MRI examination of the maternal pelvis in the third stage of labor. Left panel shows the separated placenta located in the lower uterine segment and vagina just before expulsion. Right panel shows uterus in the midsagittal view directly after the delivery of the placenta with an empty uterine cavity. Photo: Bamberg. Birth in real-time MRI. Am J Obstet Gynecol 2012.


A team of German scientists announced in 2010 that they have recorded the world's first real-time magnetic resonance imaging (MRI) video of a woman giving birth.

While back in December 2010 researchers from Charité University Hospital in Berlin led by researcher Christian Bamberg had only released pictures of the incredible feat, they have now released the video.

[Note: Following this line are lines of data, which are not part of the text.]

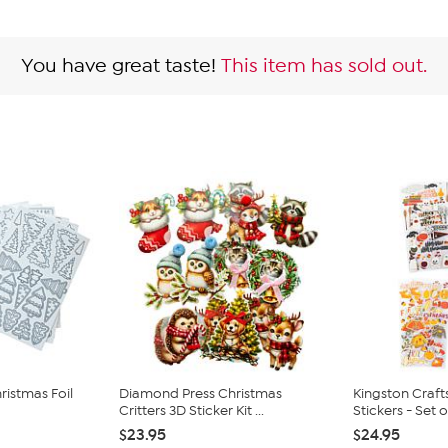
You have great taste!
This item has sold out.
istmas Foil
Diamond Press Christmas
Kingston Craft
Critters 3D Sticker Kit ...
Stickers - Set o.
$23.95
$24.95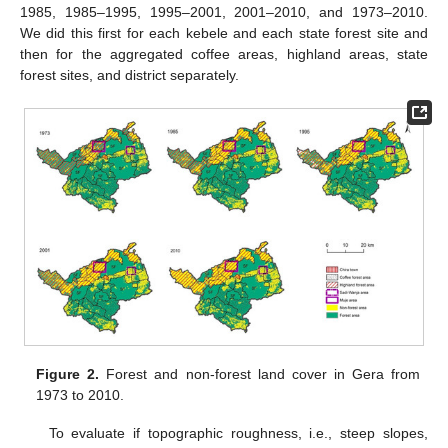
1985, 1985–1995, 1995–2001, 2001–2010, and 1973–2010.
We did this first for each kebele and each state forest site and
then for the aggregated coffee areas, highland areas, state
forest sites, and district separately.
Figure 2.
Forest and non-forest land cover in Gera from
1973 to 2010.
To evaluate if topographic roughness, i.e., steep slopes,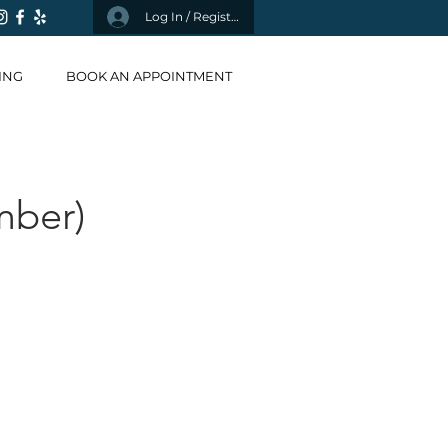
Log In / Register
ING
BOOK AN APPOINTMENT
mber)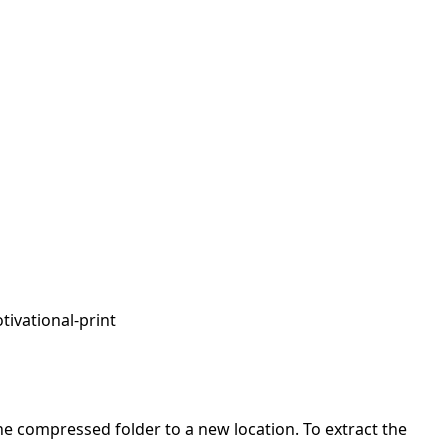
tivational-print
 the compressed folder to a new location. To extract the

The 30-second movie captures the active second stage of labor as the mother makes expulsive efforts to push out the fetus. Researchers had to stop recording in the late second stage as the fetal head extended and from the mother to ensure that the ears of the newborn were still covered by maternal soft tissue so that it was not exposed to MRI noise.

Researchers used cinematic MRI to take repeated images of the same slice of the body before assembling them to create an ultra-detailed video.

The technique was recently used to capture unborn twins for the first time for researchers to study a common complication where one twin receives more of the blood supply and grows to become larger than the other, according to New Scientist.

Bamberg and his team said that knowledge about the mechanism of labor was based on assumptions and radiographic studies performed decades ago, and that the point of the new study, published in the American Journal of Obstetrics & Gynecology, was to describe the relationships between the fetus and the mother's pelvis as the newborn travels through the birth canal by using an open high-field MRI scanner.

Researchers said the latest findings should help doctors better manage labor and deliver.

In 1999, researchers led by Pek Van Andel also used MRI scans to record couples having sex in the "missionary position." The study, published in the British Medical Journal, was to understand female sexual response and the male and female genitals during coitus.